Haydn and his terrible, no good friend
Despite my best efforts, I have occasionally been a bad friend. I often miss birthdays. I can’t remember the last time I sent a Christmas card. Sometimes I forget to respond to text messages for several days. The friends that have stuck with me this far may report other more egregious insults of which I am unaware. Rightly or wrongly, this doesn’t keep me awake at night, and if you’re like me, I hope you won’t be too hard on yourself either. The somewhat gruesome deeds of one Joseph Carl Rosenbaum—perhaps history’s worst friend—should, by comparison, alleviate much of the guilt you may be carrying around about your selfish ways.
Rosenbaum was a close friend of the great Austrian composer Franz Joseph Haydn. When Haydn died in 1809, he was one of the most celebrated musicians in Europe and was buried with appropriate pomp and circumstance. Four days later, Mr. Rosenbaum hired a professional gravedigger to go down after poor old Haydn and steal his head. In a small wooden box lined with black satin and decorated with a golden lyre, Haydn’s skull was put on display in Rosenbaum’s front yard. Eventually, the authorities got wind that something sketchy was going on, and as the investigation circled in on Rosenbaum, the skull mysteriously went missing. Incredibly, it was not until 1954, nearly one hundred and fifty years later, that Haydn’s head was returned to the rest of his earthly remains.
As for motive, Rosenbaum claimed he couldn’t stomach the notion of Haydn’s brain ending up as worm food. Haydn was one of the greatest musical minds the world had seen to that point, and surely, thought Rosenbaum, he deserved a better fate. The road to hell, it seems, really always has been paved with good intentions.

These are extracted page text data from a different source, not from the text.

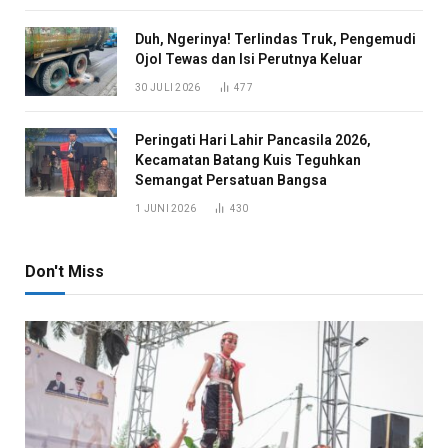
Duh, Ngerinya! Terlindas Truk, Pengemudi
Ojol Tewas dan Isi Perutnya Keluar
30 JULI 2026
477
Peringati Hari Lahir Pancasila 2026,
Kecamatan Batang Kuis Teguhkan
Semangat Persatuan Bangsa
1 JUNI 2026
430
Don't Miss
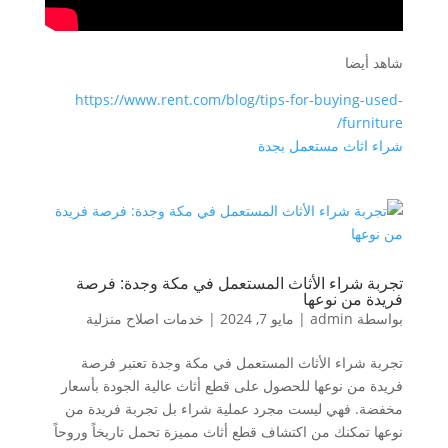
شاهد أيضا
https://www.rent.com/blog/tips-for-buying-used-
furniture/
شراء اثاث مستعمل بجدة
تجربة شراء الأثاث المستعمل في مكة وجدة: فرصة
فريدة من نوعها
بواسطة
admin
|
مايو 7, 2024
|
خدمات اصلاح منزلية
تجربة شراء الأثاث المستعمل في مكة وجدة تعتبر فرصة
فريدة من نوعها للحصول على قطع أثاث عالية الجودة بأسعار
مخفضة. فهي ليست مجرد عملية شراء بل تجربة فريدة من
نوعها تمكنك من اكتشاف قطع أثاث مميزة تحمل تاريخاً وروحاً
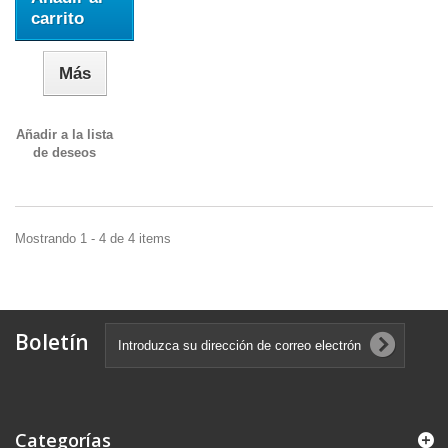
carrito
Más
Añadir a la lista
de deseos
Mostrando 1 - 4 de 4 items
Boletín
Categorías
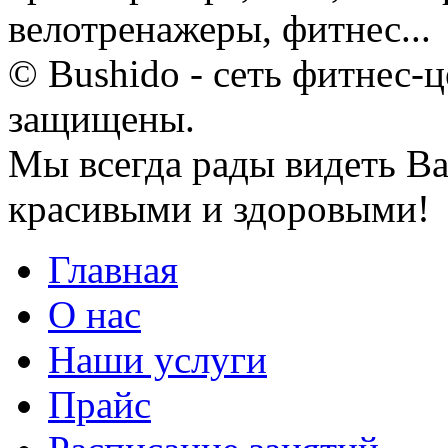
велотренажеры, фитнес...
© Bushido - сеть фитнес-ц
защищены.
Мы всегда рады видеть Ва
красивыми и здоровыми!
Главная
О нас
Наши услуги
Прайс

Although frightfully misguided, Haydn’s devoted friend was not wrong about the master’s genius. Haydn was a formidable creative force, and his role in shaping the history of music deserves equal consideration to those of Mozart or Beethoven. He is still known today as the “Father of the Symphony” (he wrote an astounding 106 of them) and the “Father of the String Quartet”.
Writing a string quartet is no mean feat. With a symphony, a composer has the full range of sonic possibilities that comes with the vast array of instruments in an orchestra. With a string quartet, the tonal options are severely more limited: two violins, a viola and a cello. Haydn took up the challenge and elevated the form to be a vehicle for some of the greatest music ever written. He created sixty-eight quartets of astonishing variety and unparalleled mastery.
Firmly established by Haydn, the string quartet has become an essential part of music making in the 200-plus years since his messy demise. Masterful contributions to the repertoire come from all the greats, including Mozart, Beethoven, Schubert, Debussy, Ravel, Bartok and Shostakovich.
If you’re the type that subscribes to the theory that all’s well that ends well, you might be inclined to forgive Mr. Rosenbaum. After all, Haydn did eventually get his head back. For me, I take it as justification to hold my head high as, yet again this year, I don’t send you a Christmas card.